Bei Borgan
Nachdem ich drei Wochen nach Nordwesten
gezogen war, traf ich des nachmittags auf eine kleine
Hütte im tiefsten Unterholz. Ich hatte mich noch nicht
ganz entschlossen, ob ich weiter marschieren oder
klopfen sollte, als plötzlich ein lautes "Holla, wer
da?" erschallte und ein riesiger breitschultriger
Mann in einem Fenster erschien. Zuerst war ich ein
wenig skeptisch, aber nachdem ich mich mit dem Mann,
der sich als Borgan vorstellte, einige Minuten unterhalten
hatte, gab ich meine Vorsicht auf und ließ mich sogar
von ihm einladen, eine Nacht bei ihm zu verbringen.
Zuerst glaubte ich, Borgan sei Köhler oder Holzfäller,
am Abend erzählte er jedoch einige spannende Geschichten
über sich, bei denen sich herausstellte, daß er in
dieser Einsamkeit lebte, weil er keinen Kontakt zu
den Menschen wollte. Borgans ungezwungene und offene
Art, sein Lebenswandel im Einklang mit der Natur und
seine Ansichten über den Lauf der Dinge überzeugten
mich bereits an diesem Abend dermaßen, daß ich des
nachts nicht recht schlafen wollte, so sehr zerbrach
ich mir den Kopf darüber, ihn zu fragen, ob ich einige
Zeit bei ihm bleiben könnte. Am nächsten Morgen faßte
ich mir ein Herz und bat ihn, bei ihm wohnen zu dürfen,
um mich ein wenig in die Geheimnisse der Natur einzuweihen.

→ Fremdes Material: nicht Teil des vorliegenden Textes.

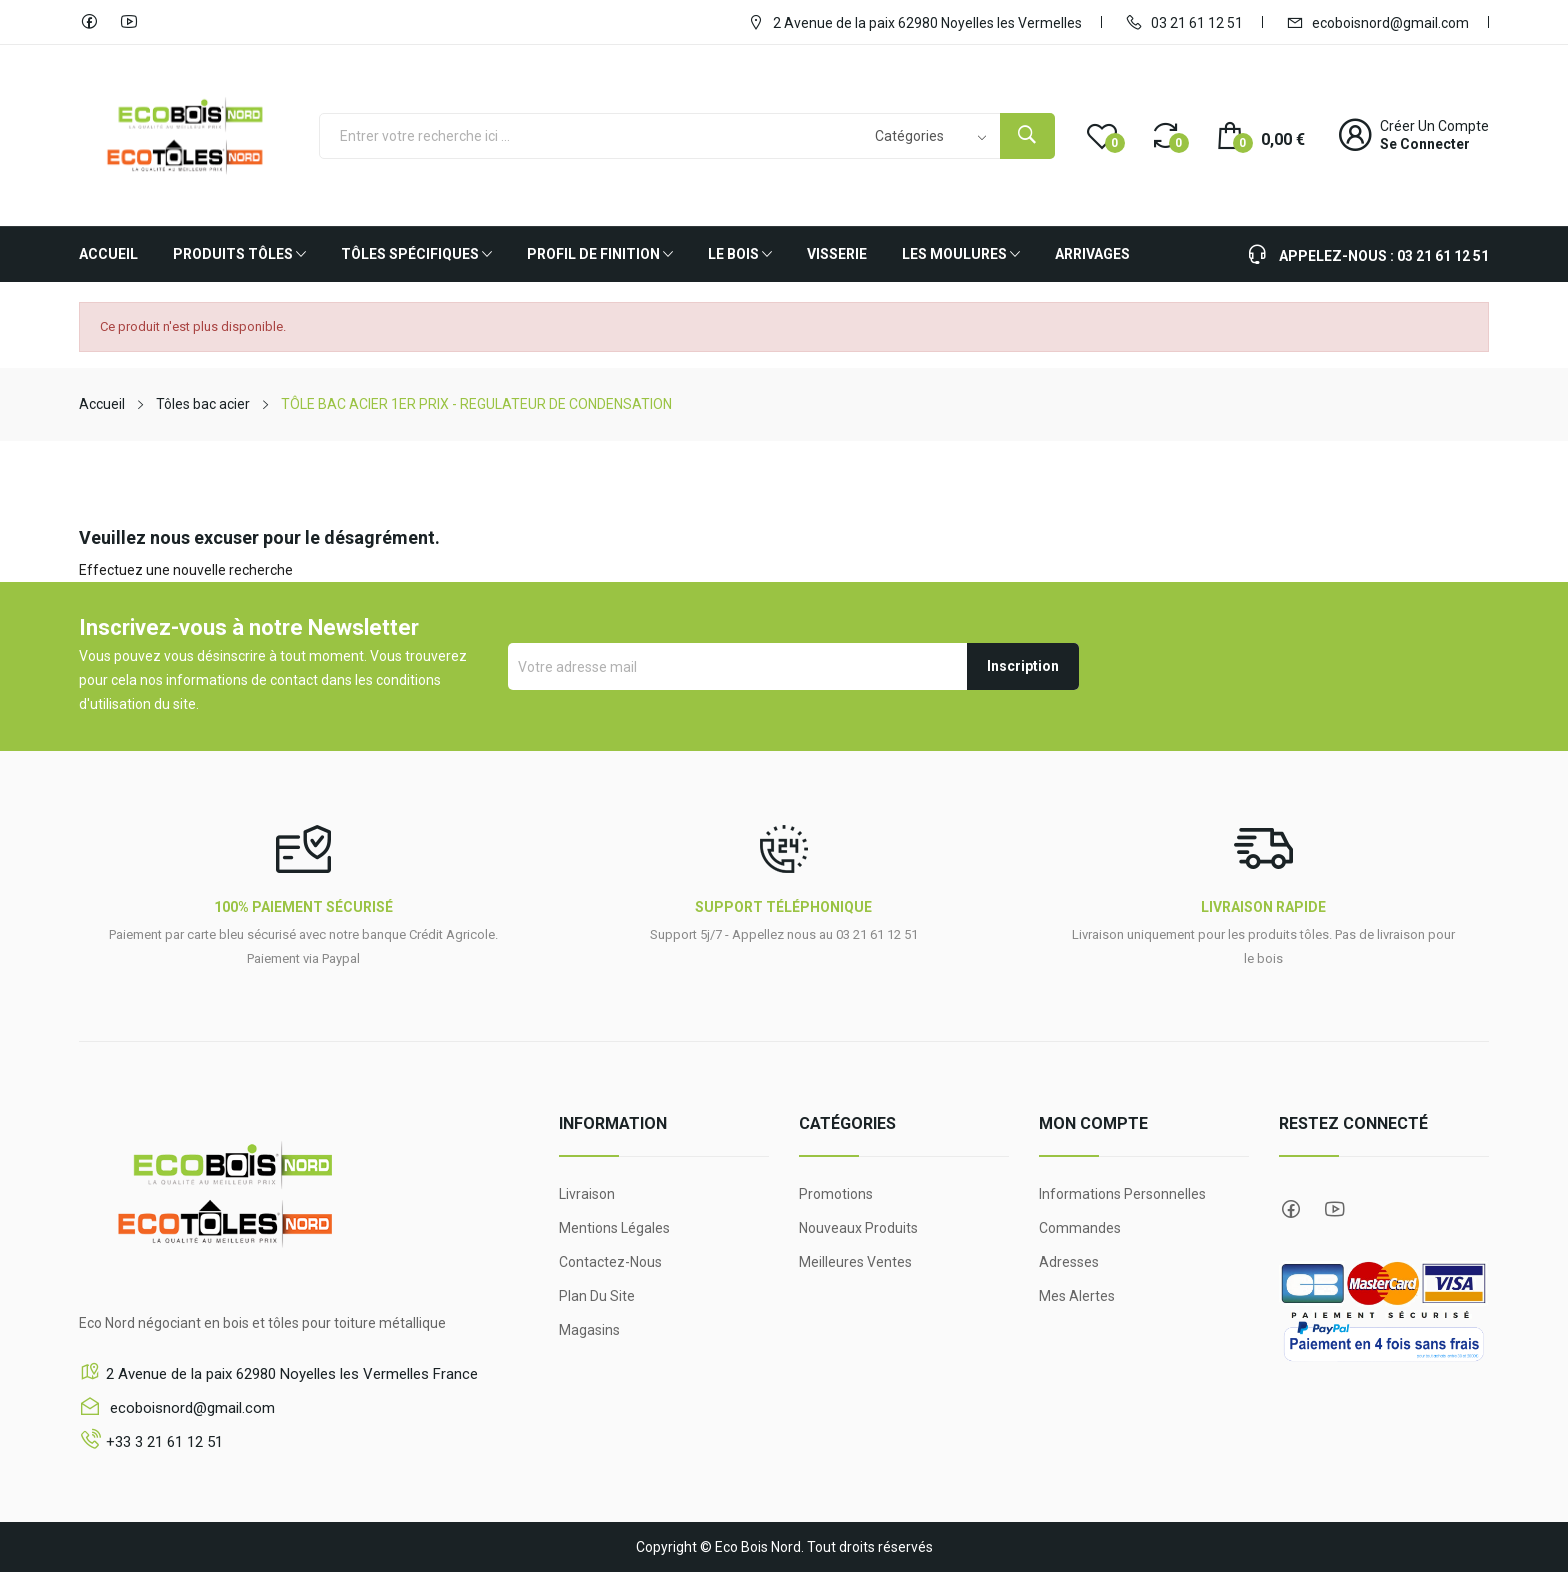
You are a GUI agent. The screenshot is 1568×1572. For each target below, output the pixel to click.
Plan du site (597, 1296)
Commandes (1080, 1228)
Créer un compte (1434, 126)
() (1102, 135)
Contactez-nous (610, 1262)
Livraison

Borgan erbat sich Bedenkzeit bis zum Abend und nachdem
er von einer langen Wanderung durch den Wald zurückkam,
erlaubte er mir, bei ihm zu bleiben.
Nach der Zügellosigkeit, die ich
mir in Dreywassern zu eigen gemacht hatte, folgte
nun ein Leben in Bescheidenheit. Borgan lehrte mich,
sparsam mit den Geschenken der Natur umzugehen und
die Natur als ein Gabe der Götter zu ehren. Daneben
besaß Borgan ein fast grenzenloses Wissen über Etikette
und gute Manieren, das er in den Jahren, bevor er
sich in diesem Wald niedergelassen hatte, am Hofe
des Königs in Ahbron erworben hatte. Über alles konnte
er etwas erzählen, lediglich wenn die Sprache auf
seine Person kam, wurde er schnell still und zugeknöpft.
In der gesamten Zeit, die ich bei ihm verbrachte,
erfuhr ich nicht mehr über sein Leben, als daß er
einst ein ehrenhafter und kühner Krieger gewesen sein
mußte, der nach einer übermächtigen Enttäuschung den
Kontakt zu anderen Menschen abgebrochen hatte.
Fast ein Jahr blieb ich bei Borgan
und war die Ausbildung bei Asgaron und Rodwin wichtig
für mein Wissen gewesen, so wurde der Aufenthalt bei
Borgan entscheidend für meinen Charakter und meine
Weltanschauung. Sehr weit
war ich bislang nicht in der Welt herumgekommen, doch
ich hatte so viele wichtige Erfahrungen gemacht, daß
ich deswegen kein schlechtes Gewissen hatte.